Il bollettino della violenza padronale si è chiuso nel 2018 con 1113 morti sul lavoro. Erano quasi 900 nel 2017. Ogni tanto si sente qualche parola di circostanza, i media parlano di «tragica fatalità» o di «imprevedibile disgrazia», ma in realtà è una guerra dei ricchi contro i poveri che devasta e uccide ogni giorno, ovunque, sotto il velo dell’ipocrisia e del silenzio. Per i poteri che ci sovrastano siamo solo numeri buoni per riempire una statistica. Ma i responsabili della strage non sono affatto ignoti…
PADOVA MAGGIO 2018: OMICIDI BIANCHI ALLE ACCIAIERIE VENETE
di Gianni Sartori
L’inchiesta coordinata dal procuratore aggiunto Valeria Anzari ha confermato quanto già si presupponeva, ossia «la violazione delle norme per la tutela della salute e della sicurezza in ambiente di lavoro». Il tragico evento, costato la vita a due lavoratori, risaliva al 13 maggio dell’anno scorso.
Alle Acciaierie Venete di Riviera Francia (provincia di Padova), a causa della rottura di un perno, era precipitata una siviera piena di acciaio fuso.
Il materiale incandescente colpì alcuni operai ustionandoli. Due lavoratori morirono dopo – rispettivamente – settimane e mesi di agonia, altri due sopravvissero.
Le vittime sono Sergio Todita (moldavo) e Marian Bratu (rumeno). Per i due sopravvissuti (Simone Vivian e David Di Natale) – rispettivamente – 40 e 300 giorni di prognosi.
Sei gli iscritti al registro degli indagati. Cinque per omicidio colposo e lesioni (Alessandro Benzato e Giorgio Zuccaro, presidente e direttore dello stabilimento di Acciaierie Venete; Dario Fabbro, presidente della Danieli centro Cranes spa; Giampietro Benedetti e Giacomo Mareschi Danieli, presidente e amministratore delegato della Danieli & C. officine meccaniche), uno (Vito Nicola Plasmati della Hayama Teac Service) solo per lesioni.

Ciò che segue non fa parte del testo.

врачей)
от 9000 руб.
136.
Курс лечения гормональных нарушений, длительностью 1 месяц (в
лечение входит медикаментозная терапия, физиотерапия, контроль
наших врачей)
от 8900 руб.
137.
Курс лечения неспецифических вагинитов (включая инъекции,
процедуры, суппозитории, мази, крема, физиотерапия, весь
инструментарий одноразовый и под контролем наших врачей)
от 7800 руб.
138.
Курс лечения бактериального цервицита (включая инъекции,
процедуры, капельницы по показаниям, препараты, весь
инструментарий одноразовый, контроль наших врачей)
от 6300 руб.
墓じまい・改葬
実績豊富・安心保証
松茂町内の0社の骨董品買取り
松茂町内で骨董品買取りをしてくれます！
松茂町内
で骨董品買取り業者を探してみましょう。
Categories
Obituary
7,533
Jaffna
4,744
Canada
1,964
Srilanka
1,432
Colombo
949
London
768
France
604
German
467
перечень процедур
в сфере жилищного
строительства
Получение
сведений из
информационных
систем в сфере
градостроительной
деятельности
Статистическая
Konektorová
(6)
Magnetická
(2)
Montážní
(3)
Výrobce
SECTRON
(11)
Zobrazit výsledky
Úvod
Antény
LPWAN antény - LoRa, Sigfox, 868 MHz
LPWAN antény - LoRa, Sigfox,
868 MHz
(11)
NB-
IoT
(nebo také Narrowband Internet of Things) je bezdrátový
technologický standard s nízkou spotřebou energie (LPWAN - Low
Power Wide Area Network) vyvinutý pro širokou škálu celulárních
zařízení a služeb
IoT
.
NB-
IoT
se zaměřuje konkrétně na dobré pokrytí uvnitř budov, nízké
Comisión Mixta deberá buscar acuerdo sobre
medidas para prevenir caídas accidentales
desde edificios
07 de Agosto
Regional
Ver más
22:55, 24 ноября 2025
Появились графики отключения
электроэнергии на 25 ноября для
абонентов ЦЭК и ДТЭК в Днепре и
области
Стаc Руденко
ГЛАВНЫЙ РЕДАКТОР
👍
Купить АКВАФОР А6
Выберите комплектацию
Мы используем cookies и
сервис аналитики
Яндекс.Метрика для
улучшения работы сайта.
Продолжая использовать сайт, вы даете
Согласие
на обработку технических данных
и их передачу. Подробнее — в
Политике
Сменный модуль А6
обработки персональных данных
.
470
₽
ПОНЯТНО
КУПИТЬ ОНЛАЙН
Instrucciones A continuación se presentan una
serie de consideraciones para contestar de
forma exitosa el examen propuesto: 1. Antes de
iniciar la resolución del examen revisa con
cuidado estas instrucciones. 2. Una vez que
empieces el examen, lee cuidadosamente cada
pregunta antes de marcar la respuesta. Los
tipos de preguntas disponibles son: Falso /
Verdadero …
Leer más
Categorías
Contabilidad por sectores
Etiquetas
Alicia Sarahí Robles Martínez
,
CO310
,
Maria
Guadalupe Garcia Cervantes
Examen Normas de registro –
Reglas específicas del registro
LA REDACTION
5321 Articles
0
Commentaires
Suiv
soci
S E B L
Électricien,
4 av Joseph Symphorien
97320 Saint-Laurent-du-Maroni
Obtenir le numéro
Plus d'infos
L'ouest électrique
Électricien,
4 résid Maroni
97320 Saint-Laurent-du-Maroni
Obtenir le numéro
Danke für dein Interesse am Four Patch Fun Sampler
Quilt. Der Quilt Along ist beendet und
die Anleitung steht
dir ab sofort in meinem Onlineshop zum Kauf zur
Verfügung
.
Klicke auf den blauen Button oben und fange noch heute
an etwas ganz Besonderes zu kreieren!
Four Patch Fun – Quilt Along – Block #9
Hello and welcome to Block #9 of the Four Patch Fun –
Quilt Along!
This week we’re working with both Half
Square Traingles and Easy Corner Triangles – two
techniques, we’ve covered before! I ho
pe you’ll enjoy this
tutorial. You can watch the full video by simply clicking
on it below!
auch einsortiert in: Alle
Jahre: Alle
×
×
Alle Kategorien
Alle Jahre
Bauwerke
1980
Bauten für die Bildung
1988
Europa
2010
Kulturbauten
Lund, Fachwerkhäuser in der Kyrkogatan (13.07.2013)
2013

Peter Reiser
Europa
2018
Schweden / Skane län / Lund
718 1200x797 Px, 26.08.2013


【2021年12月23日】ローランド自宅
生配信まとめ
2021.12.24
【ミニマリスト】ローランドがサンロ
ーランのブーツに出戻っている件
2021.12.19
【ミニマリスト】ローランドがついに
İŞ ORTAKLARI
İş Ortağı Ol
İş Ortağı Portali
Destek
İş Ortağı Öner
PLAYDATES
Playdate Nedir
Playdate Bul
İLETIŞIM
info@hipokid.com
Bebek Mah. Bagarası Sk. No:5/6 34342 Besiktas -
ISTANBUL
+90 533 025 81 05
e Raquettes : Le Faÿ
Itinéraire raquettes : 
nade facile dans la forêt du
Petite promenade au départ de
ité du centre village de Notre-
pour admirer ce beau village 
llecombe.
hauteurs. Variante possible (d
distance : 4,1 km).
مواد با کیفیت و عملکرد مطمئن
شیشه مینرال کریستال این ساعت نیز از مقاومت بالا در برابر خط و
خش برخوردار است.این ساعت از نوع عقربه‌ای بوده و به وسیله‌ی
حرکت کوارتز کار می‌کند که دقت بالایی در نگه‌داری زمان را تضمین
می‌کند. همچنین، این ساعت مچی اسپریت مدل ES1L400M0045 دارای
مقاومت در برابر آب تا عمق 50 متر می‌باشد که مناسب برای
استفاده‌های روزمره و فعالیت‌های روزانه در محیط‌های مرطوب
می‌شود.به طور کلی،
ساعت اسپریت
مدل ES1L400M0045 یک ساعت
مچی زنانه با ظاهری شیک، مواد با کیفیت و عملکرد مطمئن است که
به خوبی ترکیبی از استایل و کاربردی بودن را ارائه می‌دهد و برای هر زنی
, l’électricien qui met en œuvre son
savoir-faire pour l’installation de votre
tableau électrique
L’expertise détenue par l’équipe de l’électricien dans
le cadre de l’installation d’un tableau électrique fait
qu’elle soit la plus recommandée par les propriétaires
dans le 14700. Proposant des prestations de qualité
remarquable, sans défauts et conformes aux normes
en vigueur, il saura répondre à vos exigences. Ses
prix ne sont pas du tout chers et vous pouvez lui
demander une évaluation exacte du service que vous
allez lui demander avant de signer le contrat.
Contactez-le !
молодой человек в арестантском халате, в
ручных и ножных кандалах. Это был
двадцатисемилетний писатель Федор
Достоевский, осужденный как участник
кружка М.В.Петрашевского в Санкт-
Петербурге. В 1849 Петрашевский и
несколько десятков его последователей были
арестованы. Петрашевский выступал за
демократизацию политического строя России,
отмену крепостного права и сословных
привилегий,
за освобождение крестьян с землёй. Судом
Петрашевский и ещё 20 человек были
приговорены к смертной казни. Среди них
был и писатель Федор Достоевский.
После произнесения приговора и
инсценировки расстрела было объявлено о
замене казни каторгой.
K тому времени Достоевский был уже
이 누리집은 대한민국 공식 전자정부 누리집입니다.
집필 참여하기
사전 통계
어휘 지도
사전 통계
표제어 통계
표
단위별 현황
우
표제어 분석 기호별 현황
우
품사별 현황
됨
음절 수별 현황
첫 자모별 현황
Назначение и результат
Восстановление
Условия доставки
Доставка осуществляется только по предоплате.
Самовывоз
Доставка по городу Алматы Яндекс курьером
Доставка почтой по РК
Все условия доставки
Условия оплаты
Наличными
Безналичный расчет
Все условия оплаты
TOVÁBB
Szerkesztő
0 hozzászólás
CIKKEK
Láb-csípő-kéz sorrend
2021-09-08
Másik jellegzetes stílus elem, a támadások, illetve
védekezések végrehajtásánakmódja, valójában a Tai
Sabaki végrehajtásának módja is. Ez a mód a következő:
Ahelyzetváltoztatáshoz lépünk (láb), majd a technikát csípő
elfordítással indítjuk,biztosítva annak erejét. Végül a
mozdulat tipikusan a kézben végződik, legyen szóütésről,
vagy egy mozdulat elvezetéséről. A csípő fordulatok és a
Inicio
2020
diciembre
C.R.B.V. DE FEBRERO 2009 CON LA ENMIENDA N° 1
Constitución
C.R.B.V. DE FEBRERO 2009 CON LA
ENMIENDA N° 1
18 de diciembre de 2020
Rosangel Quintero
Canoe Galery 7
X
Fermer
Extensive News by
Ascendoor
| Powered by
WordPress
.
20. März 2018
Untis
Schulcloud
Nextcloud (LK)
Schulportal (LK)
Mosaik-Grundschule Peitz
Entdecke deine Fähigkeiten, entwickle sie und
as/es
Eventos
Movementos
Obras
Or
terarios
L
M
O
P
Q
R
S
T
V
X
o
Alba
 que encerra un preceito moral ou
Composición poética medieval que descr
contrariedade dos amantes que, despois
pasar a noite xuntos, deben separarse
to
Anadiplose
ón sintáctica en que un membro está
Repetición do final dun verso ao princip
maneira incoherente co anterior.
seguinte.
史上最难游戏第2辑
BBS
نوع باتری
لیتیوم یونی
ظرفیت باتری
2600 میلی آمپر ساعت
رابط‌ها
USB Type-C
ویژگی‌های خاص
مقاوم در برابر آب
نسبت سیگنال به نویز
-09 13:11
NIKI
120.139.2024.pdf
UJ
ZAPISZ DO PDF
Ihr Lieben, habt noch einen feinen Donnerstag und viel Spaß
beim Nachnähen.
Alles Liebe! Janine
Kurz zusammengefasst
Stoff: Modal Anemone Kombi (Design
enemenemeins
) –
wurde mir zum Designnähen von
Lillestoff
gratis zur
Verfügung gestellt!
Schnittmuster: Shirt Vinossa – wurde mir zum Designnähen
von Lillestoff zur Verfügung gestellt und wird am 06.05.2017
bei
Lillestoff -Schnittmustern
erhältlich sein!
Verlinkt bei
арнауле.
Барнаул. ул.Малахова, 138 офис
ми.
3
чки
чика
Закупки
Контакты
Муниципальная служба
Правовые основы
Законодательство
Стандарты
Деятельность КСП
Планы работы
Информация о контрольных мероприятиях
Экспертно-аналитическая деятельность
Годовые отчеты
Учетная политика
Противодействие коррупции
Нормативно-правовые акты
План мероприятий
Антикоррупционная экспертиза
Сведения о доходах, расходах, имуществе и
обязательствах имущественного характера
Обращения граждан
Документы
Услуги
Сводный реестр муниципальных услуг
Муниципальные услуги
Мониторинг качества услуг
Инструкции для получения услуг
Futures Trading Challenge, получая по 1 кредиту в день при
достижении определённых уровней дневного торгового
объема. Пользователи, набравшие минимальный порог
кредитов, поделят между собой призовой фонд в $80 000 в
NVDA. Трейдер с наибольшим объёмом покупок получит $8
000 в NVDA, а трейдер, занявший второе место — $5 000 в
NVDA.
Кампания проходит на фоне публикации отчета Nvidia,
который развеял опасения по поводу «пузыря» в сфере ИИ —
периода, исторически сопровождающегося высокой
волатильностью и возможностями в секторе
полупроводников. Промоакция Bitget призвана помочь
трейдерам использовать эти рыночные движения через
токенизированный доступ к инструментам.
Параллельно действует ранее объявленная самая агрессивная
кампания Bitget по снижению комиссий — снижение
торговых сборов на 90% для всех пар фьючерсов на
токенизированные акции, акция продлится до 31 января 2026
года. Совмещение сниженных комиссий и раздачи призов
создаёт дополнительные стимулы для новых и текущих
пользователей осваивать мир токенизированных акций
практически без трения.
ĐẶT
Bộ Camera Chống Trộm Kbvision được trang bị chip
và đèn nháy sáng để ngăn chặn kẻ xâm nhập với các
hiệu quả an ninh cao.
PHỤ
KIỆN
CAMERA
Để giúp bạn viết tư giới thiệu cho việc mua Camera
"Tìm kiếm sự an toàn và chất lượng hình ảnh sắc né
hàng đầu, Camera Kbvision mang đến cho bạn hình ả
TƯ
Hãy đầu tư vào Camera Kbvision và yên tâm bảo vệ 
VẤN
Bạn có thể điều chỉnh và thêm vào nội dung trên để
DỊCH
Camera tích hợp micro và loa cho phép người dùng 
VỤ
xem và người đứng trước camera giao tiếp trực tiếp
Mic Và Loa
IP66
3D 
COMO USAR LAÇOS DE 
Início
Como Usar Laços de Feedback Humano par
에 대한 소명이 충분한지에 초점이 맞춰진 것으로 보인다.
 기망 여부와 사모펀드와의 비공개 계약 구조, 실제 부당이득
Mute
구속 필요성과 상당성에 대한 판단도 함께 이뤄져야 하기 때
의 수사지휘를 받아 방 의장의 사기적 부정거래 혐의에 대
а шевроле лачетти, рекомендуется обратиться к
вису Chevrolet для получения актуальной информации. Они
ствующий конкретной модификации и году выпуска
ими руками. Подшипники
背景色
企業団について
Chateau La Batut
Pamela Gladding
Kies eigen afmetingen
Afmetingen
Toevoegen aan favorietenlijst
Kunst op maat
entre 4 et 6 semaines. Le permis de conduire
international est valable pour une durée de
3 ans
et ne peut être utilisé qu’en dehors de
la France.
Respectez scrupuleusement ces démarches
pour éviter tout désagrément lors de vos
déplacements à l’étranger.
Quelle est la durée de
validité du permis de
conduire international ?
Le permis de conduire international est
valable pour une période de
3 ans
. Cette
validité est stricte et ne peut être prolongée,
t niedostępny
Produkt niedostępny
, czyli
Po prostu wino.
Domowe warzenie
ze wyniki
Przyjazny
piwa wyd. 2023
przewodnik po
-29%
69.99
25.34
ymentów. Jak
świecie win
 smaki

Tre le aziende ritenute «responsabili amministrative del tragico evento». Oltre a quelle di Acciaierie Venete, per le altre due aziende (Danieli & C. e Danieli Centro Cranes) è stata individuata una precisa responsabilità sia nella inadeguatezza del perno che sosteneva la siviera, sia nel non aver segnalato nel libretto di manutenzione la necessità di controllarlo, né compiuto verifiche adeguate. I manager di Acciaierie venete, oltre a non aver adottato la normativa vigente sulla distanza di sicurezza, non avrebbero informato la Hayama Teac che aveva preso in appalto le lavorazioni.
Tale ditta comunque a sua volta non avrebbe adottato sistemi di sicurezza adeguati nei riguardi dei suoi dipendenti.
Secondo il PM, i reati sarebbero stati commessi nell’interesse e vantaggio delle aziende allo scopo di contenere i costi produttivi e accelerare tempi e ritmi di lavoro per aumentare la produttività. Da manuale.